Zarife Köksal Taşova

Zarife Köksal Taşova

Kadına yönelik şiddete hayır...

Anne, bazen çok uzaklardan duyulan bir nağmesin.

Anne, bazen ta kalbimin derinliklerinde bir yerlerdesin.

Anne, bazen ulaşılmaz kuytu yerlerdesin.

Anne, hep özlenen sensin...

Anne demeyi hep özleyen ise, işte o benim...

Anne, yanımdayken dahi hasretimsin.

Benim için sen daima yükseklerde bir yerdesin.

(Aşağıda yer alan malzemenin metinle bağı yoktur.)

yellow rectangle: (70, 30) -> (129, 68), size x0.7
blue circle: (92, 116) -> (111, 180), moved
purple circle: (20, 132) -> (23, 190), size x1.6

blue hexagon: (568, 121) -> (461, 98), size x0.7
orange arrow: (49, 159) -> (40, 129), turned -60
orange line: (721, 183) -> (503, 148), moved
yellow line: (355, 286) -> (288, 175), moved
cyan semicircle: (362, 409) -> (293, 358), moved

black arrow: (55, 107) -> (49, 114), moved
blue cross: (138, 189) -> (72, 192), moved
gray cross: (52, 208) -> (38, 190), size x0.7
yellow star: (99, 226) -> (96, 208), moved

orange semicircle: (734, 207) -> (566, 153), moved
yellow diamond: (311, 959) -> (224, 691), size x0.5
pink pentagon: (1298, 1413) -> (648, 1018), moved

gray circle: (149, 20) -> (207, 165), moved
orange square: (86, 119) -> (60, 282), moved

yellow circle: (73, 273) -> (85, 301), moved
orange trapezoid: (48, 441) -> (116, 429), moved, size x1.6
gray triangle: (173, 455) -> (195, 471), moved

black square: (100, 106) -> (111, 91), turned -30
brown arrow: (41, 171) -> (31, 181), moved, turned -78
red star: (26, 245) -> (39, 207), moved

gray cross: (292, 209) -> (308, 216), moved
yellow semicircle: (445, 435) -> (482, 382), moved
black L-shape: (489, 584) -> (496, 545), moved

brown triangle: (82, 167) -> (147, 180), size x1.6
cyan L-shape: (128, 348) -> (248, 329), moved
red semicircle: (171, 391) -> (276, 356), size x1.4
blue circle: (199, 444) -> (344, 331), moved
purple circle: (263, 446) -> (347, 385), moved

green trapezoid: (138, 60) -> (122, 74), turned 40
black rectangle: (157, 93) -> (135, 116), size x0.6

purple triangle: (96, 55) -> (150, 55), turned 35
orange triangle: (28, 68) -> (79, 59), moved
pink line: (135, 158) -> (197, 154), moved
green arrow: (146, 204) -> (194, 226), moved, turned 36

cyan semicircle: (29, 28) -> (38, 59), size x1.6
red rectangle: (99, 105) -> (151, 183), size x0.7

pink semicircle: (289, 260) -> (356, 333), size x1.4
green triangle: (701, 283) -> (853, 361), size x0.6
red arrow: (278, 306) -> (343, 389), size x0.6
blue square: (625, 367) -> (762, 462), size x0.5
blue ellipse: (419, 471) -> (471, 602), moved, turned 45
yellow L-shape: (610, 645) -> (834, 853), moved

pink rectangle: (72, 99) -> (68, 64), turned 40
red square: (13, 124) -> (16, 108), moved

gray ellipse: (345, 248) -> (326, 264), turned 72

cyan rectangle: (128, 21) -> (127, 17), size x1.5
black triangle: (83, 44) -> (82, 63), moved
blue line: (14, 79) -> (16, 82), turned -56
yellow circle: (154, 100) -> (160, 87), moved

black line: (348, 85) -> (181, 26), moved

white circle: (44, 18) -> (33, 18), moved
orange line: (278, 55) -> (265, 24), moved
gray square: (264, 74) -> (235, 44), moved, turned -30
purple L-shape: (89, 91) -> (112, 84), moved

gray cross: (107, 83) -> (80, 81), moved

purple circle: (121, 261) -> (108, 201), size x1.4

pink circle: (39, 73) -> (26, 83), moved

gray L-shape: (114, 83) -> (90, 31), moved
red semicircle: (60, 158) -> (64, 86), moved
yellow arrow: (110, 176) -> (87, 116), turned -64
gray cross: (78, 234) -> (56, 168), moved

Senin gül yüzün hiç kederlenmesin.

Bilemiyorum, hakkını nasıl ödeyebilirim?

Uykusuz kaldığın kaç gecenin, beni merak ettiğin saatlerin hesabını verebilir miyim?

Seni sevindirdiğim dakikalar, tesellim olacaktır.

Senin için yaptığım dualar bir gün belki arşa dek ula­şır.

Rabbim (c.c.) seni affetsin.

Bana da hakkını ödemeyi nasip etsin.

ZARİFE KÖKSAL TAŞOVA*

*      *

Anne olabilmek zor zanaat diyorum. Bunu her yerde, her zaman söylüyorum. Kadın olmak zor ama anne olmak daha da zor.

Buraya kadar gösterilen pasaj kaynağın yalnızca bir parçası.